= REQUIRED ACTION =
Set every entry below down once more, exactly as it stands, without images.

= GIVEN INFORMATION =

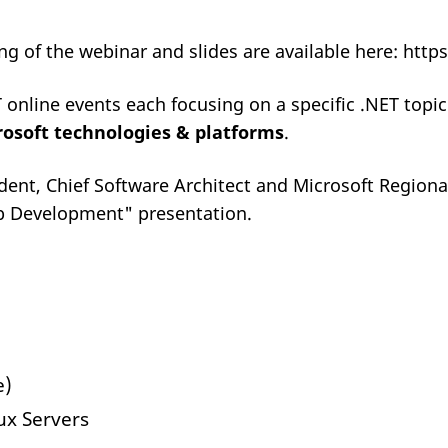
ing of the webinar and slides are available here: 
T online events each focusing on a specific .NET topi
osoft technologies & platforms
.
dent, Chief Software Architect and Microsoft Regional
eb Development" presentation.
e)
x Servers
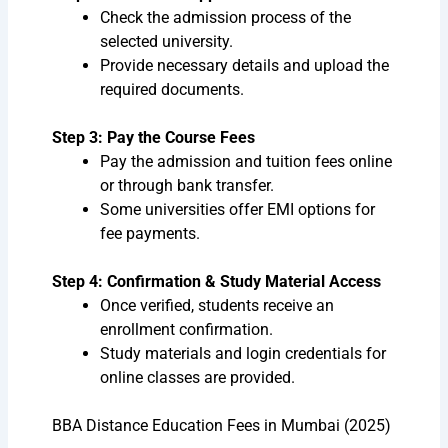
Check the admission process of the
selected university.
Provide necessary details and upload the
required documents.
Step 3: Pay the Course Fees
Pay the admission and tuition fees online
or through bank transfer.
Some universities offer EMI options for
fee payments.
Step 4: Confirmation & Study Material Access
Once verified, students receive an
enrollment confirmation.
Study materials and login credentials for
online classes are provided.
BBA Distance Education Fees in Mumbai (2025)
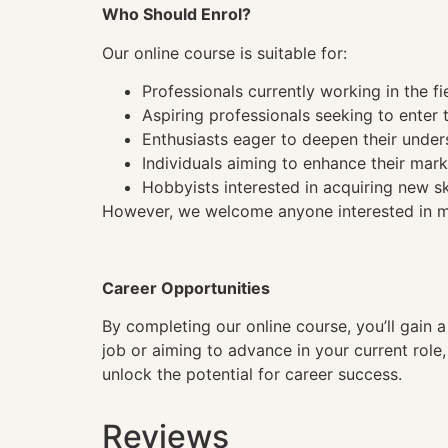
Who Should Enrol?
Our online course is suitable for:
Professionals currently working in the fi
Aspiring professionals seeking to enter t
Enthusiasts eager to deepen their under
Individuals aiming to enhance their mark
Hobbyists interested in acquiring new sk
However, we welcome anyone interested in mas
Career Opportunities
By completing our online course, you’ll gain 
job or aiming to advance in your current role
unlock the potential for career success.
Reviews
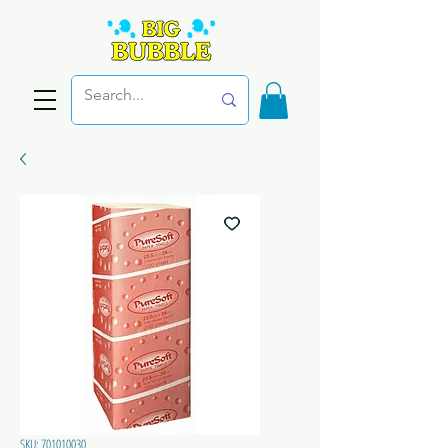
SKU: 701010030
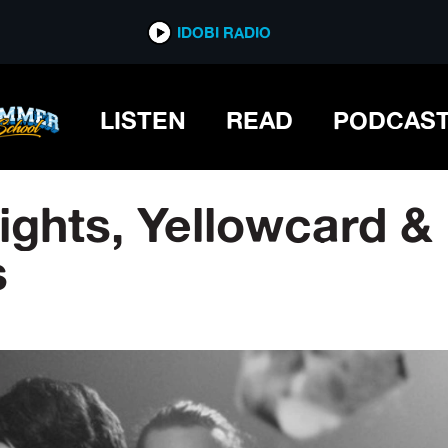
IDOBI RADIO
LISTEN
READ
PODCAS
ghts, Yellowcard &
s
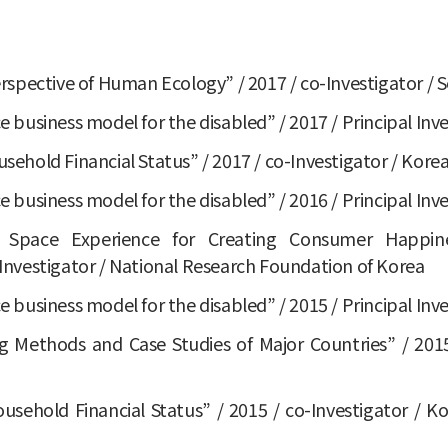
spective of Human Ecology” / 2017 / co-Investigator / S
ce business model for the disabled” / 2017 / Principal Inv
hold Financial Status” / 2017 / co-Investigator / Korea
ce business model for the disabled” / 2016 / Principal Inv
 Space Experience for Creating Consumer Happiness
nvestigator / National Research Foundation of Korea
ce business model for the disabled” / 2015 / Principal Inv
Methods and Case Studies of Major Countries” / 2015 
ehold Financial Status” / 2015 / co-Investigator / Ko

= SOLUTION TO THE EXERCISE =
ing of the webinar and slides are available here: 
T online events each focusing on a specific .NET topi
osoft technologies & platforms
.
dent, Chief Software Architect and Microsoft Regional
eb Development" presentation.
e)
x Servers
Check the admission process of the
selected university.
Provide necessary details and upload the
required documents.
Step 3: Pay the Course Fees
Pay the admission and tuition fees online
or through bank transfer.
Some universities offer EMI options for
fee payments.
Step 4: Confirmation & Study Material Access
Once verified, students receive an
enrollment confirmation.
Study materials and login credentials for
online classes are provided.
BBA Distance Education Fees in Mumbai (2025)
Who Should Enrol?
Our online course is suitable for:
Professionals currently working in the fi
Aspiring professionals seeking to enter t
Enthusiasts eager to deepen their under
Individuals aiming to enhance their mark
Hobbyists interested in acquiring new sk
However, we welcome anyone interested in mas
Career Opportunities
By completing our online course, you’ll gain 
job or aiming to advance in your current role
unlock the potential for career success.
Reviews
SKU: 701010030
IDOBI RADIO
LISTEN
READ
PODCAS
ghts, Yellowcard &
s
spective of Human Ecology” / 2017 / co-Investigator / S
ce business model for the disabled” / 2017 / Principal Inv
hold Financial Status” / 2017 / co-Investigator / Korea
ce business model for the disabled” / 2016 / Principal Inv
 Space Experience for Creating Consumer Happiness
nvestigator / National Research Foundation of Korea
ce business model for the disabled” / 2015 / Principal Inv
Methods and Case Studies of Major Countries” / 2015 
ehold Financial Status” / 2015 / co-Investigator / Ko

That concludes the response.